Substrate tests identified adhesion differences across base materials. DiscoverMagazine’s reporting of the experiments notes that stainless steel and glass did not perform particularly well, while an alumina-silicate ceramic substrate showed the strongest adhesion when the regolith layers were printed onto it. The published summaries describe the parts as durable and heat-resistant; UniverseToday adds that, according to the team’s findings, the method can produce durable structures that withstand radiation and other harsh conditions on the lunar surface, and InterestingEngineering reports the outputs could be durable, heat-resistant, and non-toxic.
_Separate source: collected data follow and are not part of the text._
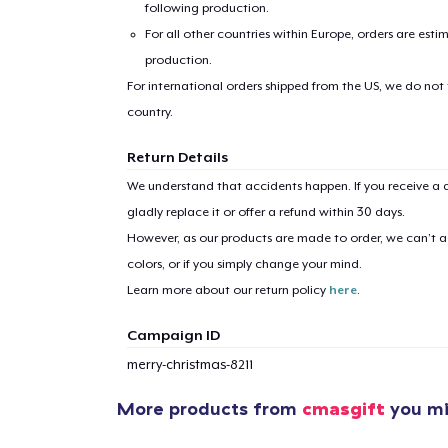
following production.
For all other countries within Europe, orders are esti
production.
For international orders shipped from the US, we do not
country.
Return Details
1
item 
We understand that accidents happen. If you receive a d
gladly replace it or offer a refund within 30 days.
However, as our products are made to order, we can’t ac
colors, or if you simply change your mind.
Pr
Learn more about our return policy
here
.
Campaign ID
merry-christmas-8211
More products from
cmasgift
you mig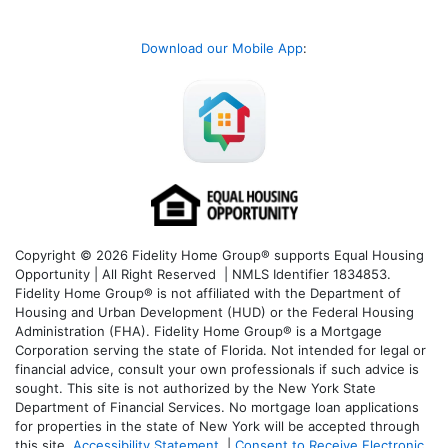
Download our Mobile App
:
Copyright © 2026 Fidelity Home Group® supports Equal Housing
Opportunity | All Right Reserved | NMLS Identifier 1834853.
Fidelity Home Group® is not affiliated with the Department of
Housing and Urban Development (HUD) or the Federal Housing
Administration (FHA). Fidelity Home Group® is a Mortgage
Corporation serving the state of Florida. Not intended for legal or
financial advice, consult your own professionals if such advice is
sought. T
his site is not authorized by the New York State
Department of Financial Services. No mortgage loan applications
for properties in the state of New York will be accepted through
this site.
Accessibility Statement
|
Consent to Receive Electronic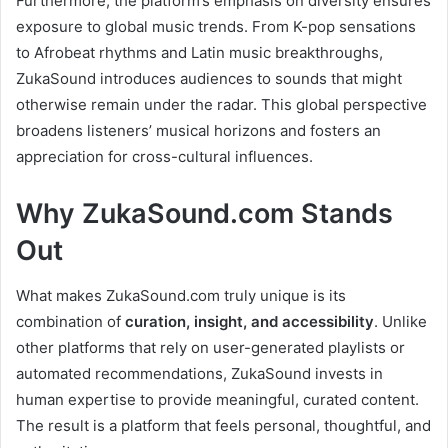
Furthermore, the platform’s emphasis on diversity ensures
exposure to global music trends. From K-pop sensations
to Afrobeat rhythms and Latin music breakthroughs,
ZukaSound introduces audiences to sounds that might
otherwise remain under the radar. This global perspective
broadens listeners’ musical horizons and fosters an
appreciation for cross-cultural influences.
Why ZukaSound.com Stands
Out
What makes ZukaSound.com truly unique is its
combination of
curation, insight, and accessibility
. Unlike
other platforms that rely on user-generated playlists or
automated recommendations, ZukaSound invests in
human expertise to provide meaningful, curated content.
The result is a platform that feels personal, thoughtful, and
Authors tempered the lab results with operational cautions about translating simulant success to the Moon. “There are conditions that happen in space that are really hard to emulate in a simulant. It may work in the lab, but in a resource-scarce environment, you have to try everything to maximize the flexibility of a machine for different scenarios,” Sarah Wolff warned. The research notes and press summaries explicitly flag gaps left in the published summaries: numeric laser parameters, exact oxygen partial pressures, thermal cycling limits, mechanical strength numbers, radiation test details, part dimensions, and throughput rates are not provided in the available summaries.

The team frames the work as enabling ISRU applications for tools, landing pads, habitat components, radiation shields, and other base infrastructure that could reduce mass shipped from Earth. NationalToday summarized the applied implication this way: “This research demonstrates a promising approach for using local lunar resources to build structures on the Moon, which could significantly reduce the cost and complexity of future lunar exploration and settlement efforts.”

The Acta Astronautica paper title is reported as “Laser directed energy deposition additive manufacturing of lunar highland regolith simulant.” Publication timing shows a March 2, 2026 report with some outlets posting related coverage March 3, 2026; one image credit in coverage spells the senior author’s name as Sarah Wollf rather than Sarah Wolff. The study is a lab-scale demonstration that highlights feedstock and environment sensitivity and points toward next steps: publish full experimental parameters, test in vacuum and lunar-analog conditions, and evaluate scalability for real on-Moon ISRU systems.